Article

Cavity design is an important consideration in direct restorative dentistry: readers will be aware from their own clinical experience that large cavities fail more readily than small and that large cavities, especially in premolar teeth, may predispose to cusp fracture. Readers will also be aware that minimal non-retentive cavity design is really only possible using adhesive techniques and that recent improvements in dentine bonding agents have facilitated this.1
However, readers may not be aware of the work of a pioneer in minimal cavity design, Professor Richard Elderton, who first proposed a ‘new look at cavity design’ in a paper published in 1979.2 This was long before the era of adhesive dentistry, yet Elderton proposed serious deviations from GV Black's cavity designs and was roundly criticized for so doing in some quarters, as I recall. Yet his arguments had a basis in truth, as he stated that ‘a sizeable proportion of restorations at that time were found to fail in a few years', adding that ‘Black and generations of authors have erroneously led their readers to assume that the treatment that they prescribe would be successful in the long term’. He added that ‘teeth are small and their treatment requires attention to detail’.2
Ten years on, in an issue of Dental Update on ‘Dentistry in the year 2000’, Elderton published a paper on novel cavity designs.3 The first section of his paper was titled ‘Time to review cavity design’, the second ‘The move towards smaller cavities’. Readers can guess the premise for the article, minimally interventive cavities! He also added that there was no justification for extension for prevention. Among the cavity designs which he published were those illustrated in Figure 1 (published as in the original publication).3 These are undoubtedly minimal, but I have reservations with regard to whether the very narrow isthmus and occlusal design would actually work with amalgam. It required approximal grooves in the dentine of a Class II for retention. It would work with an adhesive resin composite, as was noted towards the end of the paper.

This paper, which should remain prescribed reading for all modern dentists but was published too early for the Dental Update website (which extends back 20 years) paved the way to a new look at cavity design.3 The message was clear – we should always be thinking of ways to reduce loss of tooth substance during cavity preparation (even if still using amalgam). In that regard, amalgam bonding could be considered, but the placement of grooves or slots within the interproximal box will help retain a minimal amalgam Class II in a maxillary second premolar tooth, as it did for one of my patients for 15 years (Figure 2). The interproximal grooves, however, present a risk of pulpal exposure if too deep, a risk that adhesive dentistry does not pose.

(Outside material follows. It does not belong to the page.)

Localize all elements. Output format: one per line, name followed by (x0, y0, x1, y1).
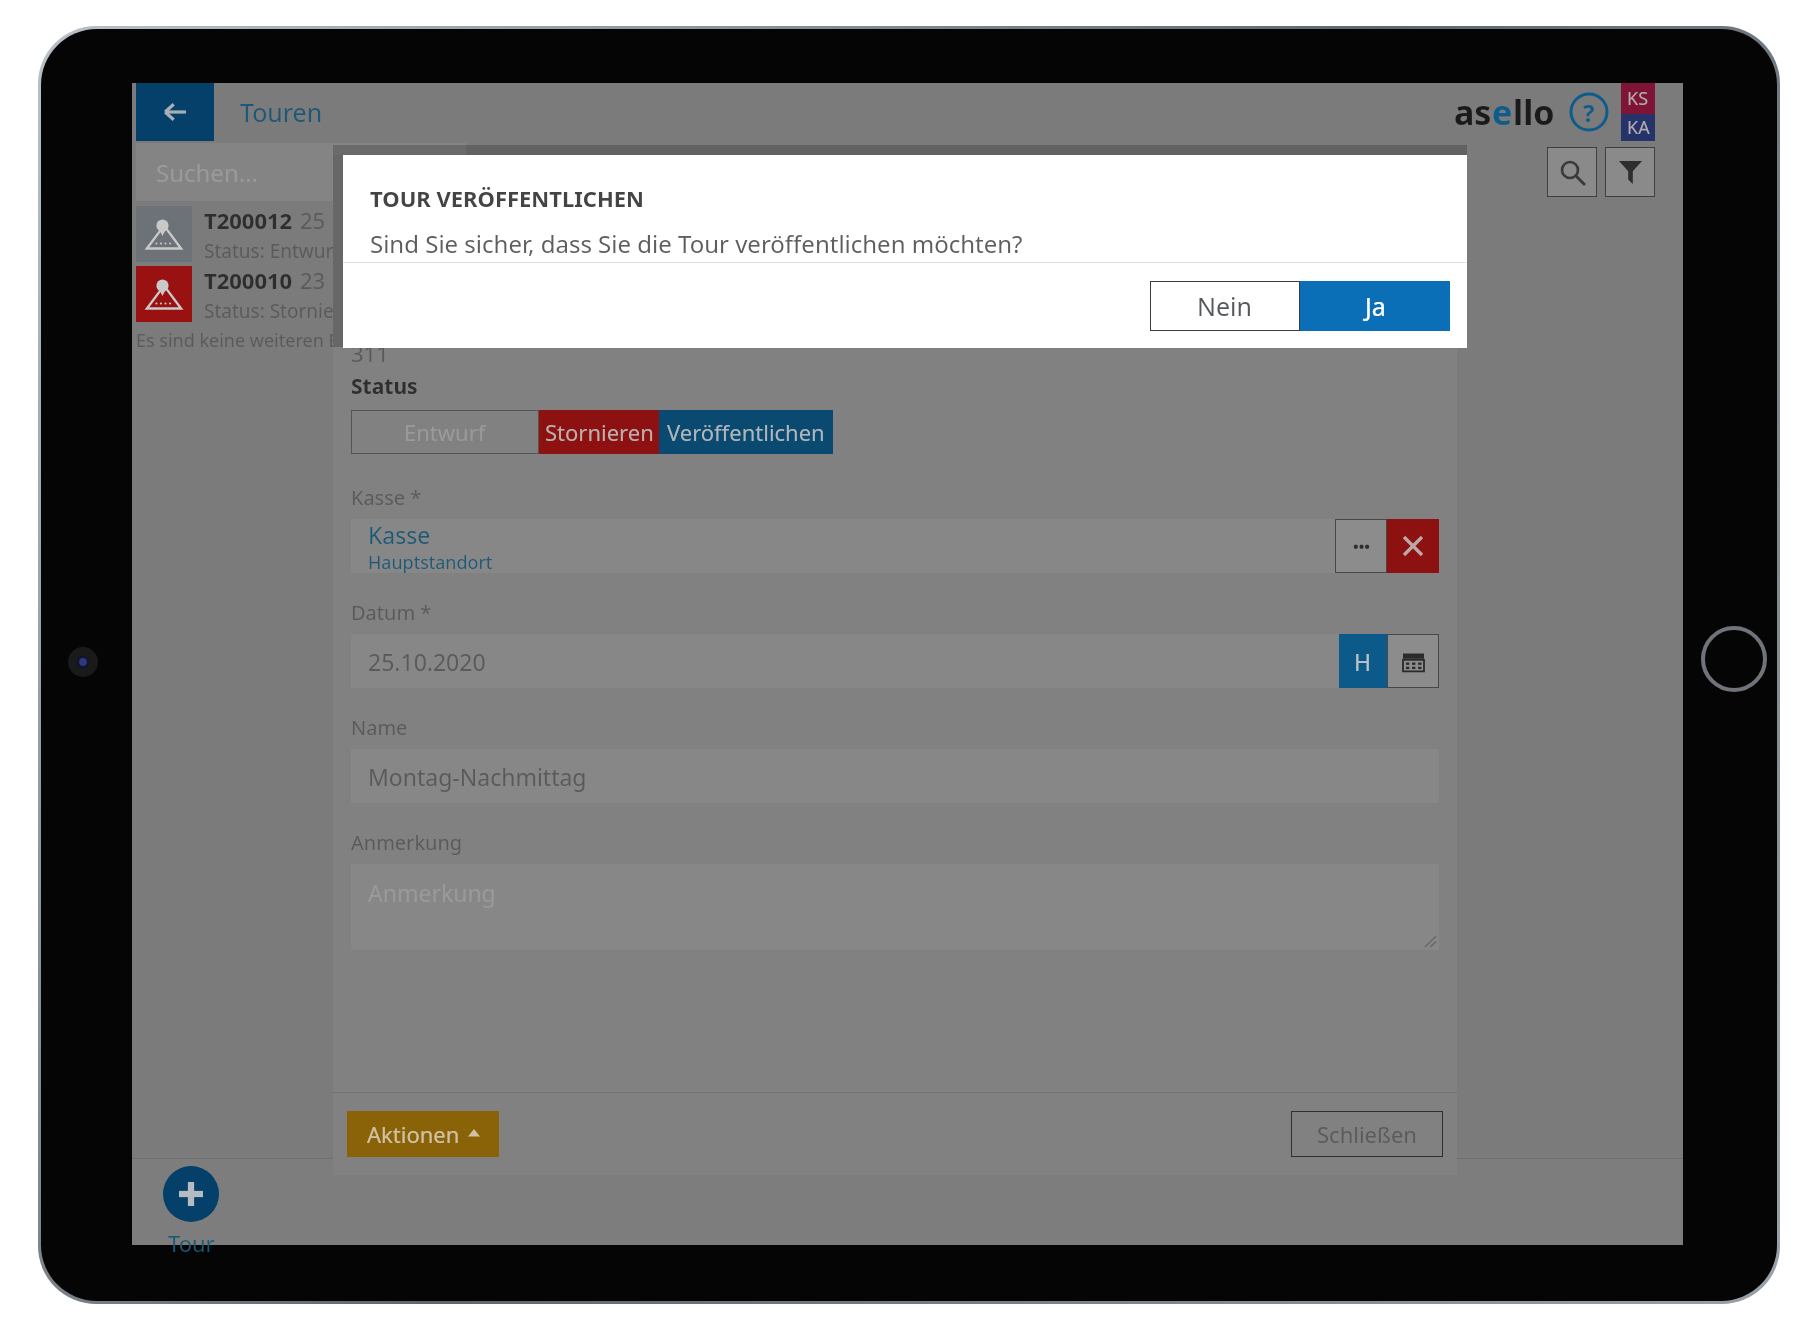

The Minimata Agreement, with its ban on amalgam in the under 15s, should embrace the concept of minimal cavity design for Class I and II restorations, because this can only really be done using adhesive techniques. Despite the work, 20 years ago, of Nordbo and colleagues,4 there remains a need for high quality cohort studies in the survival/success of restorations placed in mini Class II cavity designs. Only then will we know if the work of Richard Elderton, on the dangers of unnecessarily cutting extensive cavities, can produce successful, contemporary-design, minimal restorations in posterior teeth. However, even without such research, all readers will sense that keeping cavities as small as possible in ‘small teeth’ is bound to be a good thing, with an example of such a cavity being exhibited in a recent Dental Update publication.5 And, for those readers still wedded to amalgam for reasons of funding or personal preference (which results of a recent publication have indicated applies to circa 50% of restorations in posterior teeth in the UK6), there is always the minimal option illustrated in Figure 2 which does not destroy the strength of a premolar tooth in the way that a conventional cavity might.
Richard Elderton's work was 20 years ahead of its time, given that few embraced the concepts at the time of publication. His cavity concepts are an example to all of us who are faced with cutting cavities in teeth – keep the cavity as small as possible, whatever the material! Or better still, embrace prevention, then we might not have to cut the cavity at all!
Finally, readers will, I hope, have read the first pages on Dental Update's efforts to have readers advise other readers of events, good and bad, in the feature ‘I learnt about dentistry from that’, the concept being similar to the open reporting culture of the airline industry. I would be grateful for others to respond to this anonymous reporting of events so that we can all learn from them.